God’s customized curriculum for you: Embrace and love it regardless

neal-a-maxwell
(Mormon Channel, 2017)

According to church leader Neal A. Maxwell (1974), God has created a customized curriculum for each one of us.  He does this:

…in order to teach us the things we most need to know. He will set before us in life what we need, not always what we like (para. 2).  The future “you” is before him now. He knows what it is he wishes to bring to pass in your life. He knows the kind of remodeling in your life and in mine that he wishes to achieve. (para. 3)

This includes happy, joyful, celebratory people, times and situations.

Yet, it may also include sorrow, tragedy, sadness, heartbreak, illness, sickness, and death.

The key is, embracing and loving your customized curriculum.

Regardless of what it is.

Mine, for instance, to name a few of the heavy-hitters, has included breast cancer, divorces, radiation-induced heart disease, and a benign brain tumor.

I’m still here though.

And walking, talking, breathing, learning, celebrating, excited, happy, etc.

Why?

Because, while living in Japan, some years back, a brave soul opened his mouth and introduced me to the Gospel of Jesus Christ.

the-bom
(FHE: The Book of Mormon, 2017)

In fact, I was baptized into this church while living there only to learn I had breast cancer two days later.  More was found three days later.

But how awesome that a loving Heavenly Father, knowing that cancer was in my customized curriculum, provided a gospel to help me through it and what other trials were to come.

ckd-dr-winer
(Family Photo)

Back then, though, I didn’t know I had a customized curriculum let alone fully understood what the gospel meant.

And I don’t fully now either.  But I’m on my way.

And I’m excited about it.

That if I do my part.  He will do His.

And not necessarily in the way I desire.

But in the way He knows best for me.

Prayer

I also learned more about prayer.  That it is, when I talk to Him.  When I sincerely pour out my heart to Him and not just offer mere repetitious prayers.

And that when I want to know what He intends for me, I take time to listen after my prayers.

Oh, He answers alright, but it may not be what I asked for or how I intended.

Maxwell explains:

We may at times, if we are not careful, try to pray away pain or what seems like an impending tragedy, but which is, in reality, an opportunity. We must do as Jesus did in that respect—also preface our prayers by saying, “If it be possible,” let the trial pass from us—by saying, “Nevertheless, not as I will, but as thou wilt,” and bowing in a sense of serenity to our Father in heaven’s wisdom, because at times God will not be able to let us pass by a trial or a challenge. If we were allowed to bypass certain trials, everything that had gone on up to that moment in our lives would be wiped out. It is because he loves us that at times he will not intercede as we may wish him to. (para. 6).

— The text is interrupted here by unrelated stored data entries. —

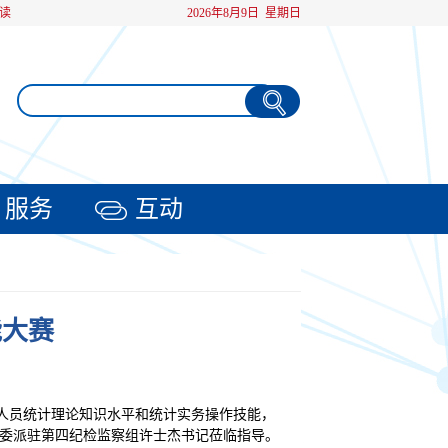
读
2026年8月9日 星期日
服务
互动
能大赛
体人员统计理论知识水平和统计实务操作技能，
委派驻第四纪检监察组许士杰书记莅临指导。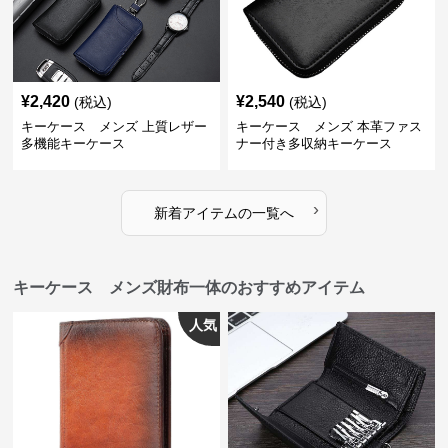
¥
2,420
¥
2,540
(税込)
(税込)
キーケース メンズ 上質レザー
キーケース メンズ 本革ファス
多機能キーケース
ナー付き多収納キーケース
›
新着アイテムの一覧へ
キーケース メンズ財布一体のおすすめアイテム
人気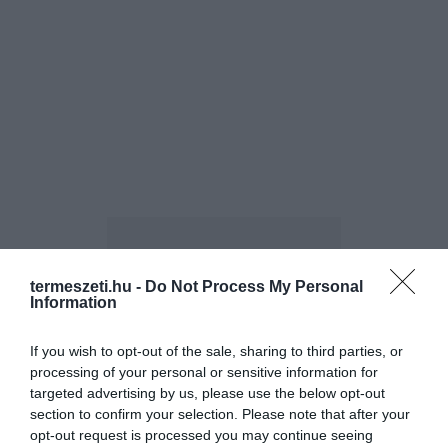
termeszeti.hu -
Do Not Process My Personal
Information
ELŐZŐ CIKK
If you wish to opt-out of the sale, sharing to third parties, or
KAKTUSZOK A KISKUNSÁG HOMOKBUCKÁIN: TERJEDŐ
processing of your personal or sensitive information for
FAJOKKAL HARCOLNAK A SZAKEMBEREK
targeted advertising by us, please use the below opt-out
section to confirm your selection. Please note that after your
opt-out request is processed you may continue seeing
KÖVETKEZŐ CIKK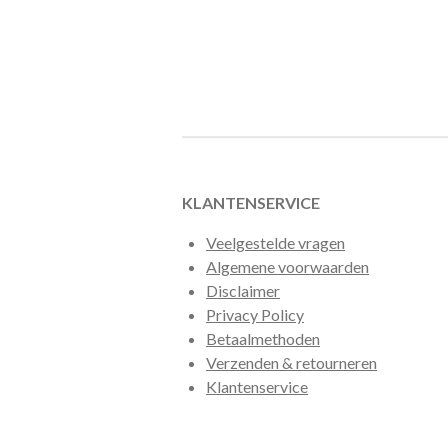
KLANTENSERVICE
Veelgestelde vragen
Algemene voorwaarden
Disclaimer
Privacy Policy
Betaalmethoden
Verzenden & retourneren
Klantenservice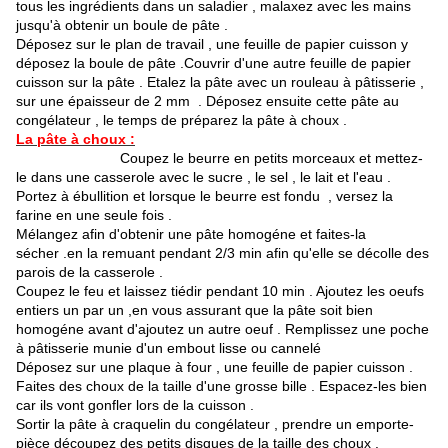
tous les ingrédients dans un saladier , malaxez avec les mains
jusqu'à obtenir un boule de pâte .
Déposez sur le plan de travail , une feuille de papier cuisson y
déposez la boule de pâte .Couvrir d'une autre feuille de papier
cuisson sur la pâte . Etalez la pâte avec un rouleau à pâtisserie ,
sur une épaisseur de 2 mm . Déposez ensuite cette pâte au
congélateur , le temps de préparez la pâte à choux .
La pâte à choux :
Coupez le beurre en petits morceaux et mettez-
le dans une casserole avec le sucre , le sel , le lait et l'eau .
Portez à ébullition et lorsque le beurre est fondu , versez la
farine en une seule fois .
Mélangez afin d'obtenir une pâte homogéne et faites-la
sécher .en la remuant pendant 2/3 min afin qu'elle se décolle des
parois de la casserole .
Coupez le feu et laissez tiédir pendant 10 min . Ajoutez les oeufs
entiers un par un ,en vous assurant que la pâte soit bien
homogéne avant d'ajoutez un autre oeuf . Remplissez une poche
à pâtisserie munie d'un embout lisse ou cannelé
Déposez sur une plaque à four , une feuille de papier cuisson .
Faites des choux de la taille d'une grosse bille . Espacez-les bien
car ils vont gonfler lors de la cuisson .
Sortir la pâte à craquelin du congélateur , prendre un emporte-
pièce découpez des petits disques de la taille des choux .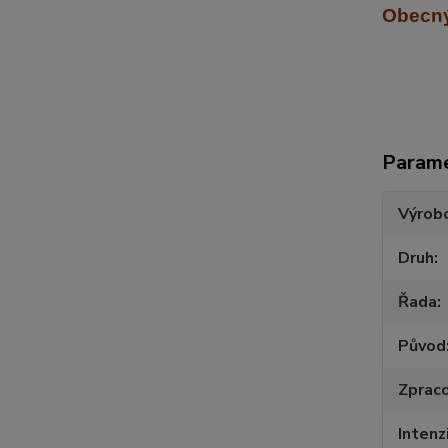
Obecný
Param
Výrob
Druh
Řada
Původ
Zpraco
Intenz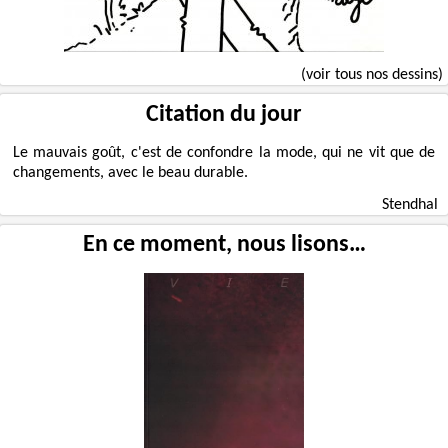
(voir tous nos dessins)
Citation du jour
Le mauvais goût, c'est de confondre la mode, qui ne vit que de
changements, avec le beau durable.
Stendhal
En ce moment, nous lisons…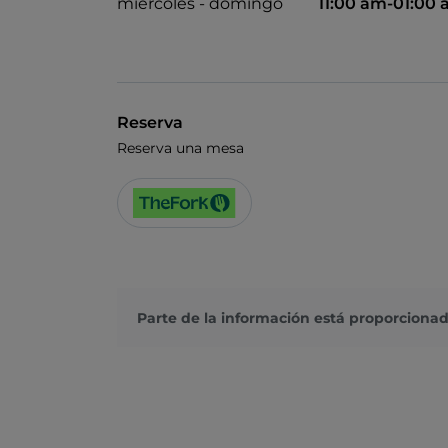
miércoles - domingo
11:00 am-01:00
Reserva
Reserva una mesa
Parte de la información está proporcionad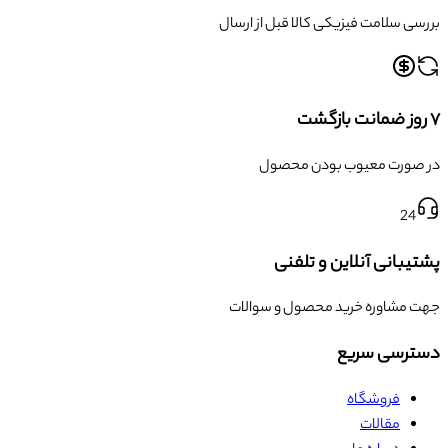
بررسی سلامت فیزیکی کالا قبل از ارسال
۷ روز ضمانت بازگشت
در صورت معیوب بودن محصول
24
پشتیبانی آنلاین و تلفنی
جهت مشاوره خرید محصول و سوالات
دسترسی سریع
فروشگاه
مقالات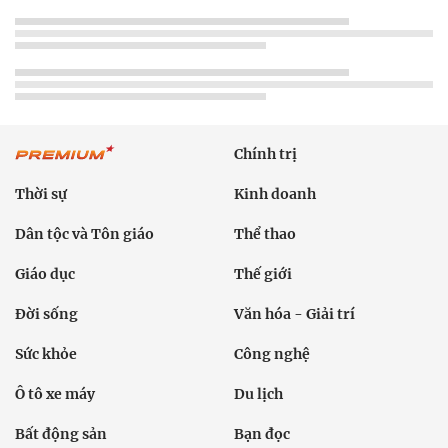
Chính trị
Thời sự
Kinh doanh
Dân tộc và Tôn giáo
Thể thao
Giáo dục
Thế giới
Đời sống
Văn hóa - Giải trí
Sức khỏe
Công nghệ
Ô tô xe máy
Du lịch
Bất động sản
Bạn đọc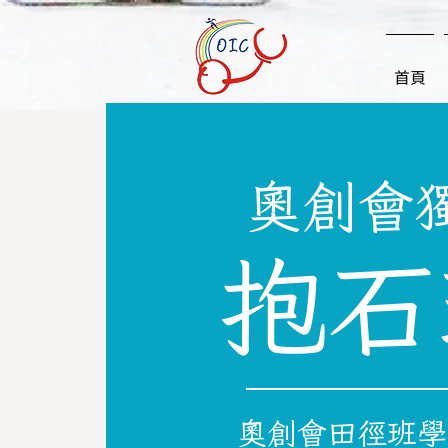
首頁
奧創會
抱石
奧創會田徑班學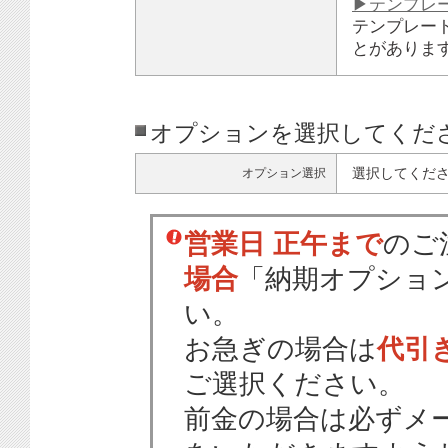
▶テンプレ
テンプレー
とがありま
オプションを選択してくだ
選択してくだ
オプション選択
営業日 正午まで
のご
場合
「納期オプショ
い。
お急ぎの場合は
代引
ご選択ください。
前金の場合は必ずメ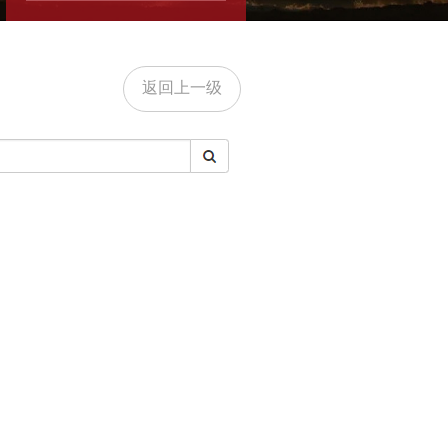
返回上一级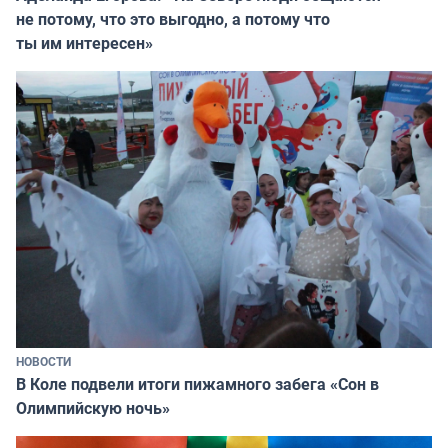
не потому, что это выгодно, а потому что
ты им интересен»
НОВОСТИ
В Коле подвели итоги пижамного забега «Сон в
Олимпийскую ночь»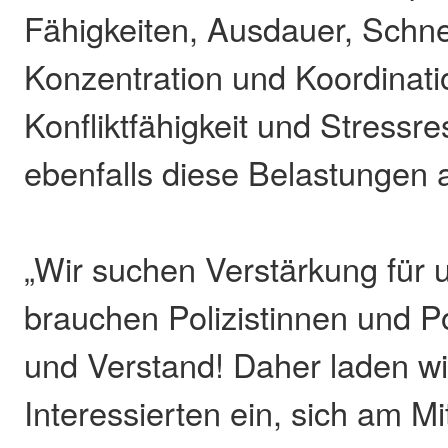
Fähigkeiten, Ausdauer, Schnel
Konzentration und Koordinati
Konfliktfähigkeit und Stressre
ebenfalls diese Belastungen 
„Wir suchen Verstärkung für 
brauchen Polizistinnen und Po
und Verstand! Daher laden wir
Interessierten ein, sich am Mi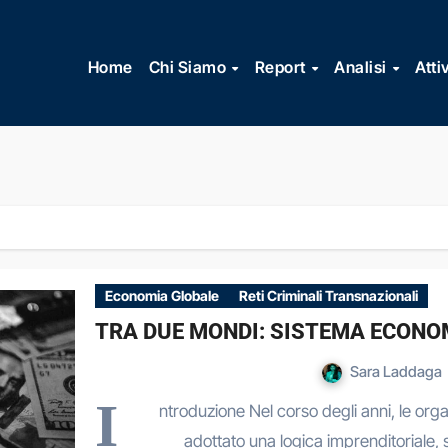
Vai
al
Home
Chi Siamo
Report
Analisi
Atti
contenuto
Economia Globale
Reti Criminali Transnazionali
TRA DUE MONDI: SISTEMA ECONO
Sara Laddaga
I
ntroduzione Nel corso degli anni, le or
adottato una logica imprenditoriale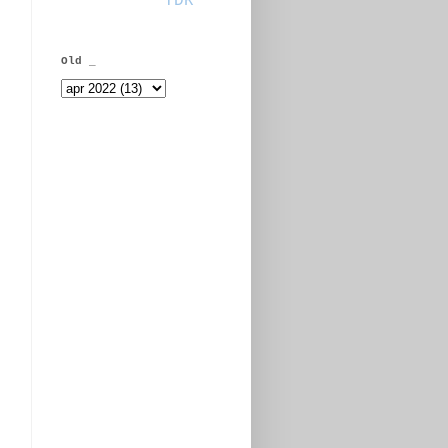
TDR
Old _
e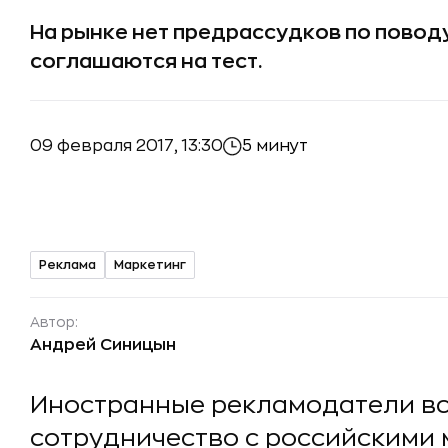
На рынке нет предрассудков по поводу
соглашаются на тест.
09 февраля 2017, 13:30
5 минут
Реклама
Маркетинг
Автор:
Андрей Синицын
Иностранные рекламодатели в
сотрудничество с российскими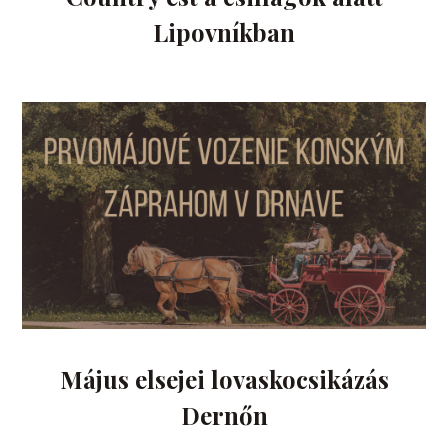
Lipovníkban
Május elsejei lovaskocsikázás
Dernőn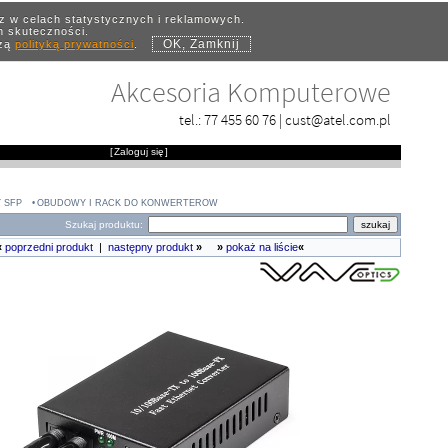
az w celach statystycznych i reklamowych.
ch skuteczności.
OK, Zamknij
szą
polityką prywatności
.
Akcesoria Komputerowe
tel.:
77 455 60 76
|
cust@atel.com.pl
[
Zaloguj się
]
 SFP
OBUDOWY I RACK DO KONWERTERÓW
Szukaj produktu:
«
poprzedni produkt
|
następny produkt
»
»
pokaż na liście
«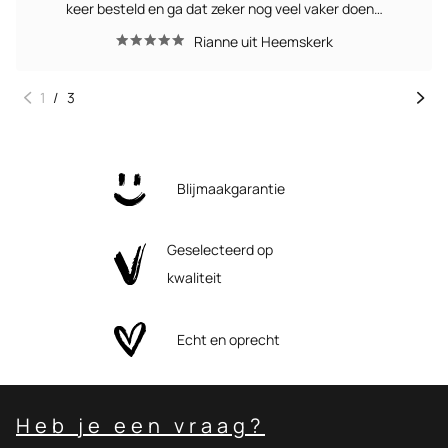
keer besteld en ga dat zeker nog veel vaker doen…
Rianne uit Heemskerk
1
/
3
Blijmaakgarantie
Geselecteerd op
kwaliteit
Echt en oprecht
Heb je een vraag?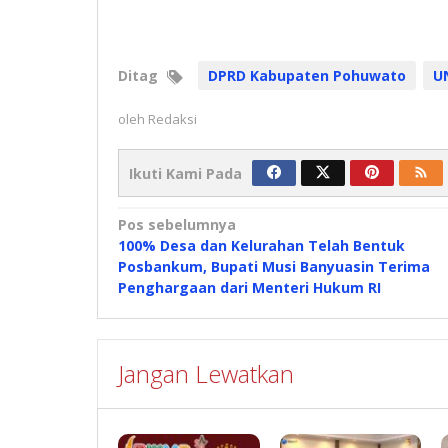
Ditag
DPRD Kabupaten Pohuwato
U
oleh
Redaksi
Ikuti Kami Pada
Navigasi
Pos sebelumnya
100% Desa dan Kelurahan Telah Bentuk
pos
Posbankum, Bupati Musi Banyuasin Terima
Penghargaan dari Menteri Hukum RI
Jangan Lewatkan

Adds Wilcox (2010), “Let us continue to pray for the removal of our thorns, but if our prayer seems unheeded, may we hear the whisper of the Lord, ‘Peace, child, I am at work’” (p. 13).

Additionally, I learned that answers to prayer come in His timetable, not mine.

After all, He knows what I need better than I.

For example, my asking to be healthy, but getting a cancer diagnosis.  Looking back, although I was a train wreck when I first heard my diagnosis; today, so much good, blessings and miracles have come out of it.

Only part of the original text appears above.